Infiniband Vs 10Gbit Ethernet… with an eye on virtualization

Last week I came across a hardware configuration requested ad-hoc by a customer to support their VMware VI3 setup. The hardware, an IBM System x 3950 M2 4-way (I know it's not yet generally available at the date), was configured with as many as 5 quad-port 10/100/1000 Ethernet adapters which in total would account for 5 x 4 Ethernet ports + the 2 on-board NIC's. The grand total was 22 Gigabit Ethernet ports per physical server. I thought: "there must be something wrong here".

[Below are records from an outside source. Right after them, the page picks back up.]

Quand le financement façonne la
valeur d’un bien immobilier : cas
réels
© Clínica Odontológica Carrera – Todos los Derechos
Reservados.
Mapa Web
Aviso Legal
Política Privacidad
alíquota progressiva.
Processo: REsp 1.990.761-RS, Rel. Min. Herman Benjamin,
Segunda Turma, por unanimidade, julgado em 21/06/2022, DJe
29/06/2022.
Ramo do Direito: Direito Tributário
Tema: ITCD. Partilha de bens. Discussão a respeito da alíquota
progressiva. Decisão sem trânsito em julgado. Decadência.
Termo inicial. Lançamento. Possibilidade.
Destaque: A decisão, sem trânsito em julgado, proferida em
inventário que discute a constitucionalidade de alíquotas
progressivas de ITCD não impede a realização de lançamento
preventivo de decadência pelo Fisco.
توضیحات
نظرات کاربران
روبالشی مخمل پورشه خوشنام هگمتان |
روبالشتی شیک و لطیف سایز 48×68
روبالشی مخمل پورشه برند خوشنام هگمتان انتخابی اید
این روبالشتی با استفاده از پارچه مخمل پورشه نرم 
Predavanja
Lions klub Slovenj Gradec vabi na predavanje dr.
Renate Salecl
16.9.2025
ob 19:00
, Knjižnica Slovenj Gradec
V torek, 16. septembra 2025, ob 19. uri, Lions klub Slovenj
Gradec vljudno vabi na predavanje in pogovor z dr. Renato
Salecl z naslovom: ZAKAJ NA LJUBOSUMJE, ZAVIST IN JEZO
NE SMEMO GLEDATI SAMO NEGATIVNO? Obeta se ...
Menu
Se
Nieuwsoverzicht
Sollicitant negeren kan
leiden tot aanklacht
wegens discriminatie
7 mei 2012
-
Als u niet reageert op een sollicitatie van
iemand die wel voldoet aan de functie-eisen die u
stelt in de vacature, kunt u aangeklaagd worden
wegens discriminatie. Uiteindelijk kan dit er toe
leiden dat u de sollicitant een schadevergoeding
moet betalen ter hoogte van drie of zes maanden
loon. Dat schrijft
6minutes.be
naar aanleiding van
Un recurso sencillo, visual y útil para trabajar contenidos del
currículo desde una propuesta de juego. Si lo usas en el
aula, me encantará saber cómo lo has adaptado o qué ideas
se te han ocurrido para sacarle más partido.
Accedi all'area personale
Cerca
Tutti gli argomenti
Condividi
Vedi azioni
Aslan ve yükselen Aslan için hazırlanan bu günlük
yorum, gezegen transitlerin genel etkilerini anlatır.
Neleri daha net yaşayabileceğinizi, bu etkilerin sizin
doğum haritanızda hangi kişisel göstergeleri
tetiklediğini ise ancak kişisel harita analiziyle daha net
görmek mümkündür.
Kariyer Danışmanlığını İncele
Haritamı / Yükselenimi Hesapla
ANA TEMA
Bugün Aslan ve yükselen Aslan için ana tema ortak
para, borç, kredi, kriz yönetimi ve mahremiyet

I must admit that this is a customer I haven't worked with (closely) so I don't know where this number is exactly coming from even though I can imagine that this is due to the typical practice of physically segmenting every specific network service in a VMware VI3 environment. If you start for example to dedicate a physical interface to the Service Console, one to VMotion, one for iSCSI / NFS, one for the dedicated Backup network, one for each of the production networks and you multiply everything by 2 (for redundancy reasons) you easily get to a double digit number of network adapters even for the most basic setup. Consider that this is not a technical limitation since there are a number of technologies (such as VLANs and VMware Port Groups) that could allow you to logically segment all networks above. In the final analysis it is typically a design decision based on best practices and customer's internal policies/politics. I don't want to get into the design principles now but on average what happens is that the bigger the scope of the project is (that is... the bigger the customer is) the more stringent these policies/politics are. So it's not uncommon to see many Small and Medium Business customers running with fewer adapters and Enterprise customers running with many more NICs (all the way to 22!).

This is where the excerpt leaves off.